If you are into astrophotography, you can choose prime lenses that have an aperture of f/1.4 or f/2.8.
The Filter Radius
Well, are you planning to use filters? Well, if you are using any filters, you need to consider the filter radius and also need to buy extra filters if needed.
For example, a number of lenses are wide and hence require special holders or just a particular filter and the overall cost to secure them all can at times seem expensive. So, calculate well ahead if you need filters and purchase the lens accordingly.
FX Lens or a DX Lens
Well, not every lens is the same. Some lenses are just perfect for crop cameras and the names of these have the letters DX in them. If you are using the DX lens on a full-frame camera, you will only see the portion of the photo that you see in the viewfinder and in the final shot. The rest of the frame just remains black.

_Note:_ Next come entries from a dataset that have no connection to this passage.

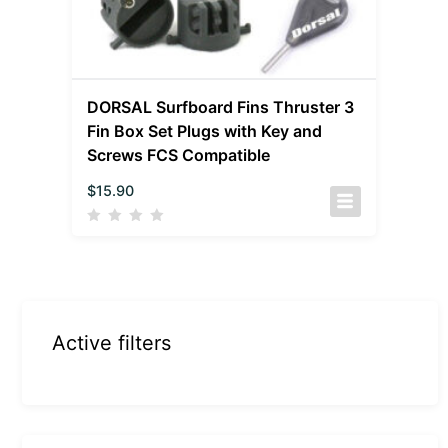
DORSAL Surfboard Fins Thruster 3
Fin Box Set Plugs with Key and
Screws FCS Compatible
$
15.90
Active filters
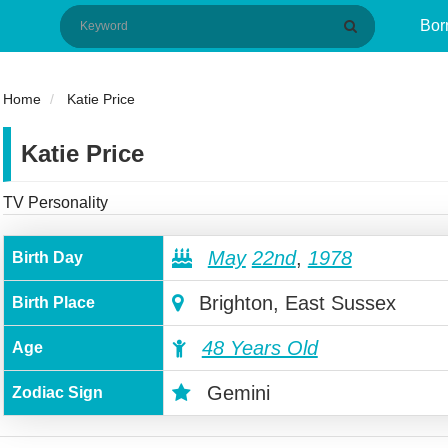
Bor
Home
Katie Price
Katie Price
TV Personality
May
22nd
,
1978
Birth Day
Brighton, East Sussex
Birth Place
48 Years Old
Age
Gemini
Zodiac Sign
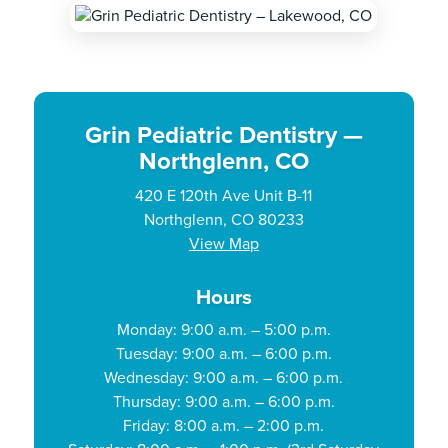
Grin Pediatric Dentistry —
Northglenn, CO
420 E 120th Ave Unit B-11
Northglenn, CO 80233
View Map
Hours
Monday: 9:00 a.m. – 5:00 p.m.
Tuesday: 9:00 a.m. – 6:00 p.m.
Wednesday: 9:00 a.m. – 6:00 p.m.
Thursday: 9:00 a.m. – 6:00 p.m.
Friday: 8:00 a.m. – 2:00 p.m.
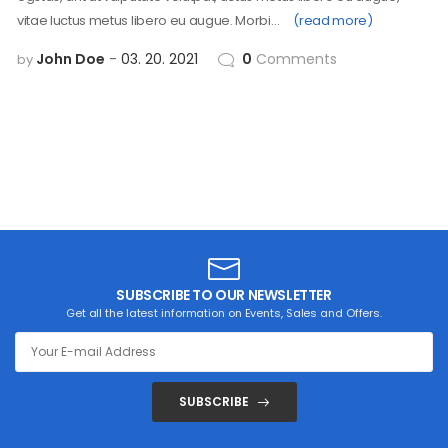
vitae luctus metus libero eu augue. Morbi…
(read more)
John Doe
03. 20. 2021
0
Comments
by
SUBSCRIBE TO OUR NEWSLETTER
Get all the latest information on Events, Sales and Offers.
SUBSCRIBE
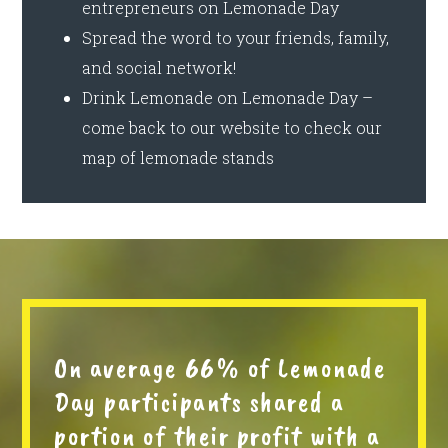
entrepreneurs on Lemonade Day
Spread the word to your friends, family,
and social network!
Drink Lemonade on Lemonade Day –
come back to our website to check our
map of lemonade stands
On average 66% of Lemonade
Day participants shared a
portion of their profit with a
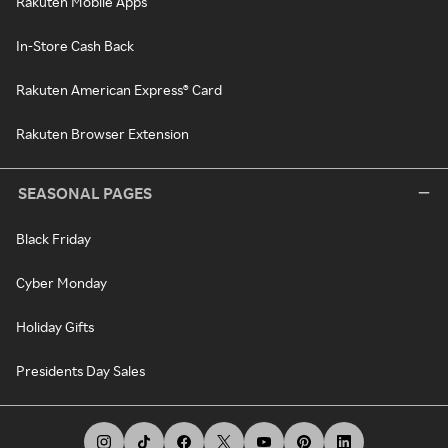
Rakuten Mobile Apps
In-Store Cash Back
Rakuten American Express® Card
Rakuten Browser Extension
SEASONAL PAGES
Black Friday
Cyber Monday
Holiday Gifts
Presidents Day Sales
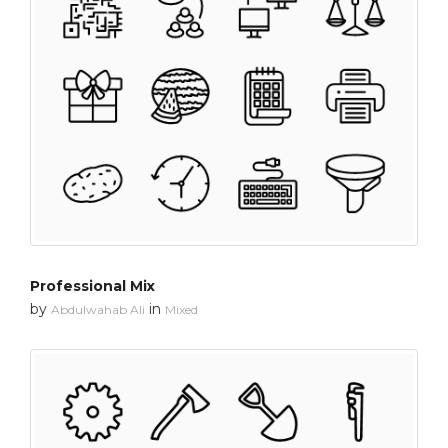
Professional Mix
by
in
Abdulwahab Ali
Mixed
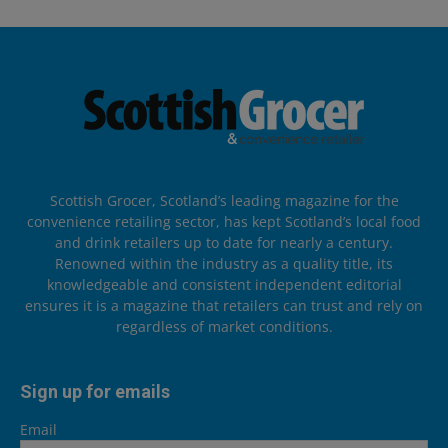
Scottish Grocer, Scotland’s leading magazine for the
convenience retailing sector, has kept Scotland’s local food
and drink retailers up to date for nearly a century.
Renowned within the industry as a quality title, its
knowledgeable and consistent independent editorial
ensures it is a magazine that retailers can trust and rely on
regardless of market conditions.
Sign up for emails
Email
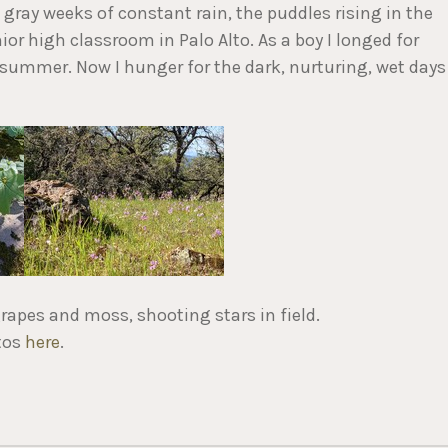
 gray weeks of constant rain, the puddles rising in the
ior high classroom in Palo Alto. As a boy I longed for
 summer. Now I hunger for the dark, nurturing, wet days
rapes and moss, shooting stars in field.
tos
here
.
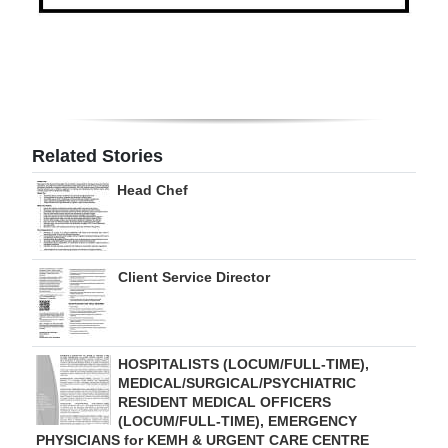
Digital
edition
RGMags
Drive
Related Stories
For
Head Chef
Change
Client Service Director
HOSPITALISTS (LOCUM/FULL-TIME),
MEDICAL/SURGICAL/PSYCHIATRIC
RESIDENT MEDICAL OFFICERS
(LOCUM/FULL-TIME), EMERGENCY
PHYSICIANS for KEMH & URGENT CARE CENTRE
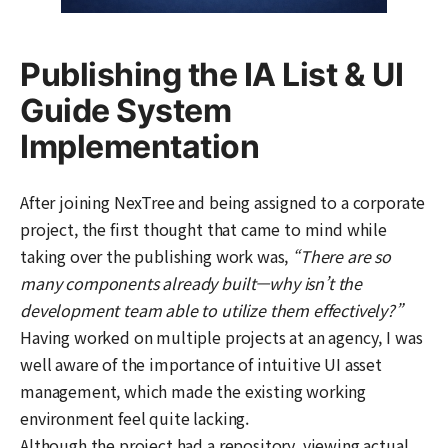
Publishing the IA List & UI
Guide System
Implementation
After joining NexTree and being assigned to a corporate
project, the first thought that came to mind while
taking over the publishing work was,
“There are so
many components already built—why isn’t the
development team able to utilize them effectively?”
Having worked on multiple projects at an agency, I was
well aware of the importance of intuitive UI asset
management, which made the existing working
environment feel quite lacking.
Although the project had a repository, viewing actual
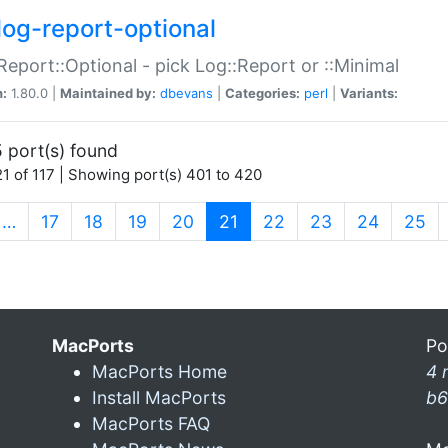
log-report-optional
Report::Optional - pick Log::Report or ::Minimal
n:
1.80.0 |
Maintained by:
dbevans
|
Categories:
perl
|
Variants:
 port(s) found
1 of 117 | Showing port(s) 401 to 420
(current)
…
17
18
19
20
21
22
23
24
25
MacPorts
Po
MacPorts Home
4 
Install MacPorts
b6
MacPorts FAQ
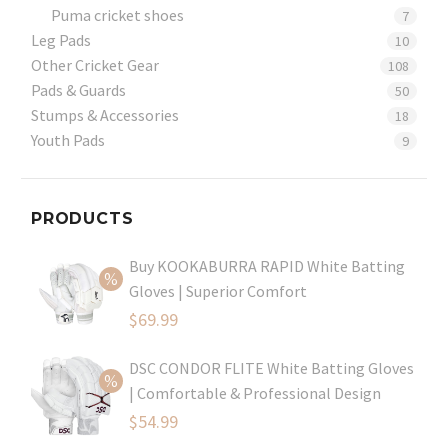
Puma cricket shoes
7
Leg Pads
10
Other Cricket Gear
108
Pads & Guards
50
Stumps & Accessories
18
Youth Pads
9
PRODUCTS
Buy KOOKABURRA RAPID White Batting
Gloves | Superior Comfort
Original
$
69.99
price
Current
DSC CONDOR FLITE White Batting Gloves
was:
price
| Comfortable & Professional Design
$99.99.
is:
Original
$
54.99
$69.99.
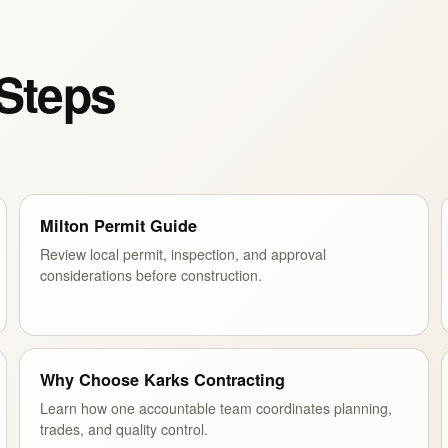
 Steps
Milton Permit Guide
Review local permit, inspection, and approval
considerations before construction.
Why Choose Karks Contracting
Learn how one accountable team coordinates planning,
trades, and quality control.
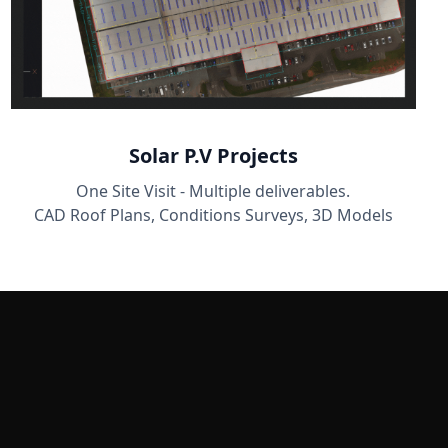
Solar P.V Projects
One Site Visit - Multiple deliverables.
CAD Roof Plans, Conditions Surveys, 3D Models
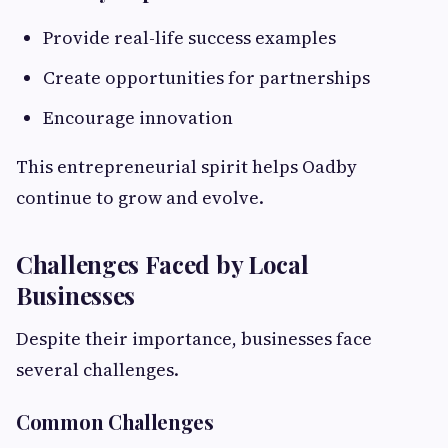
Provide real-life success examples
Create opportunities for partnerships
Encourage innovation
This entrepreneurial spirit helps Oadby
continue to grow and evolve.
Challenges Faced by Local
Businesses
Despite their importance, businesses face
several challenges.
Common Challenges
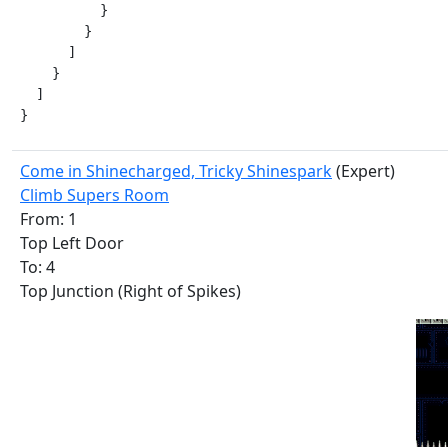
          }

        }

      ]

    }

  ]

}
Come in Shinecharged, Tricky Shinespark
(Expert)
Climb Supers Room
From: 1
Top Left Door
To: 4
Top Junction (Right of Spikes)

You can thus use an FX lens that will work great with DX as well as FX cameras.
Auto Focus and Manual Focus
If you are using a tripod, you certainly will focus manually as even quick autofocus will not affect the style. But it always helps to choose a lens that has quick autofocus as it comes in handy when you travel without your tripod or when you have to shoot something on the go.
All the lenses from Sony have very reliable autofocus.
The Size and the Weight of the Lens
Lenses might sound amazing when you read about them online or on paper but remember that you are the one who would carry them for hours to shoot. So, consider the size and the weight of the lens and you can check them both online.
Now that we know how to choose the best Sony lenses for landscape photography, let us try and answer some of the most commonly asked questions.
Frequently Asked Questions (FAQs)
What are the kinds of lenses landscape photographers need?
This is a very common question, mostly asked by beginners. There are four types of lenses a landscape photographer can use. They are
A 14mm f/2.8 lens that has a wide angle and a wide aperture and is ideal for nighttime photography.
A 16-35 mm f/4 lens which helps with wide-angle shots
A 24-70mm f/4 lens which works as a walk-around lens
A 70-200 mm f/4 lens helps to capture landscapes from a distance.
Can I use a 50mm lens for landscape photography?
Well, to get quality images of landscapes you need to have a lens that has amazing sharpness, and the 50mm prime lenses are just perfect for the job.
How many lenses do I need to carry?
Photographers often go on a lens buying spree thinking to have a lens each for a conceivable situation. Well, carrying too much weight not only tires you but you might as well find it confusing and hard to concentrate.
You can carry the lens based on what you intend to shoot. In most cases, two or three lenses are what you might need. Think about what you want to achieve and choose the lens accordingly.